Pixel coordinate grounding data
--- START ---

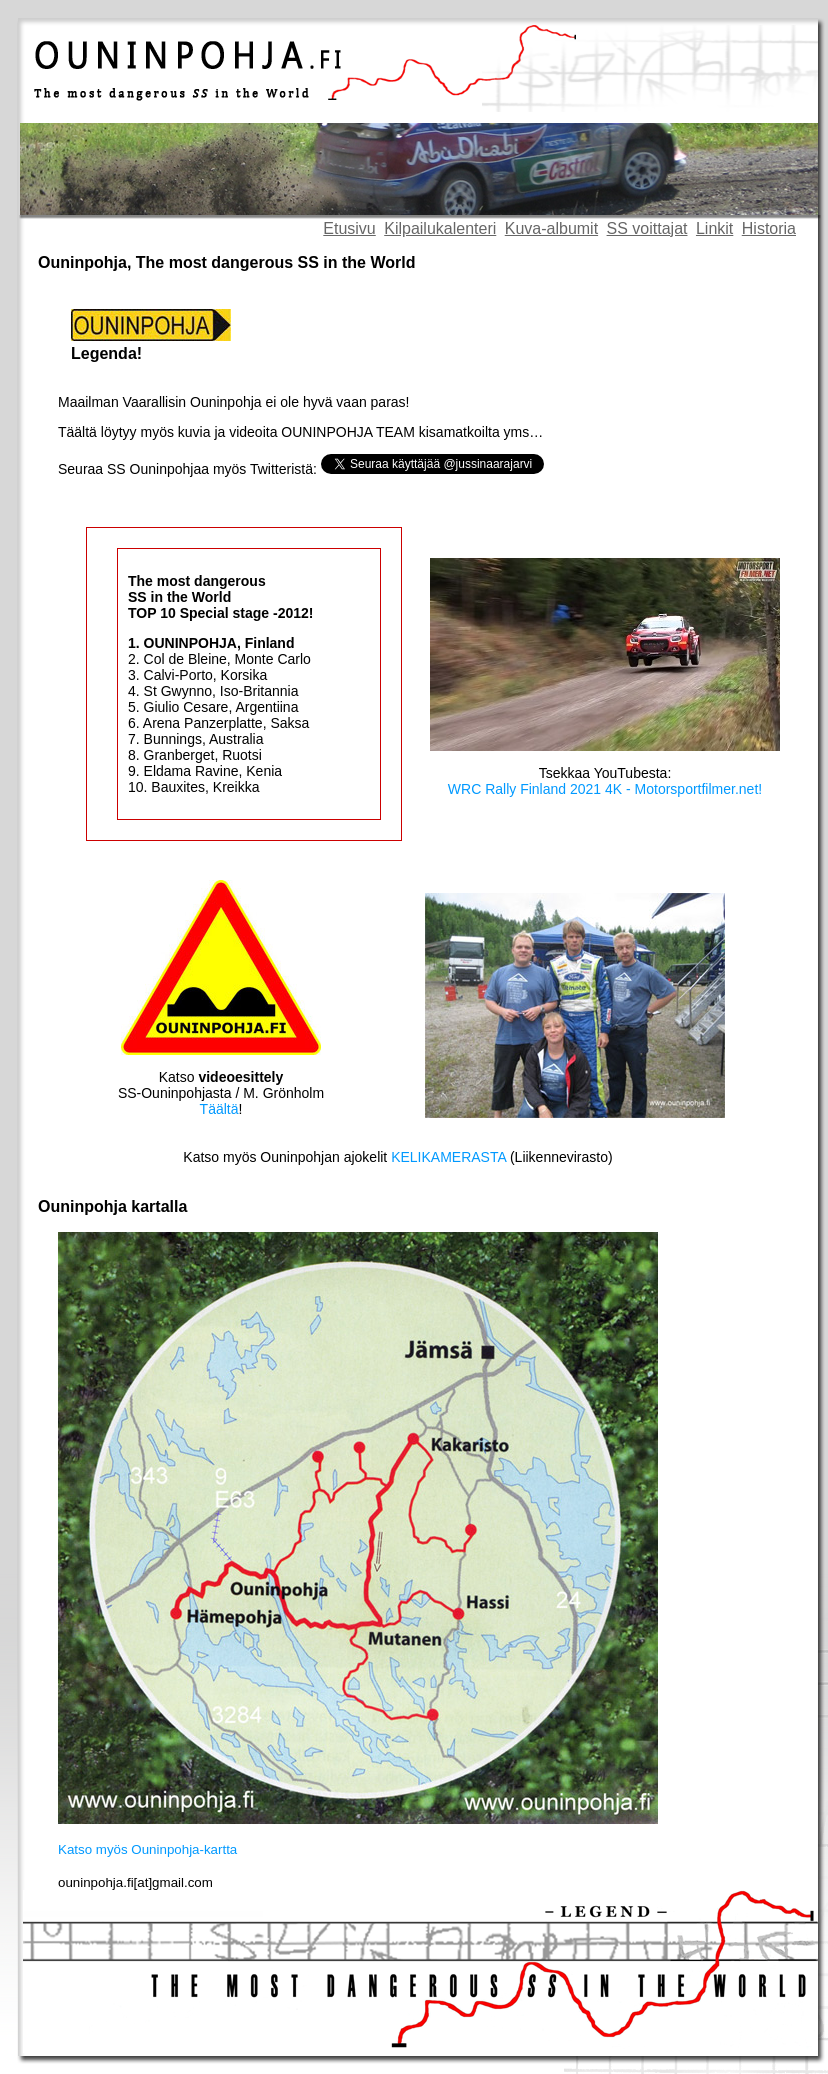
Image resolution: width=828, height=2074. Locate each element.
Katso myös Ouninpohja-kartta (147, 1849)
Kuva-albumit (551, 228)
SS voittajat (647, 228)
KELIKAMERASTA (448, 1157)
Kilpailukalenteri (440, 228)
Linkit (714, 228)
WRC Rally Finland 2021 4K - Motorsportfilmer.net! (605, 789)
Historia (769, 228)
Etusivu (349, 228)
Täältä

--- END ---

PROMPT | Write out each record exactly as shown, but not its pictures.

RESULT BELOW |
Image resolution: width=828, height=2074. Locate each element.
Katso myös Ouninpohja-kartta (147, 1849)
Kuva-albumit (551, 228)
SS voittajat (647, 228)
KELIKAMERASTA (448, 1157)
Kilpailukalenteri (440, 228)
Linkit (714, 228)
WRC Rally Finland 2021 4K - Motorsportfilmer.net! (605, 789)
Historia (769, 228)
Etusivu (349, 228)
Täältä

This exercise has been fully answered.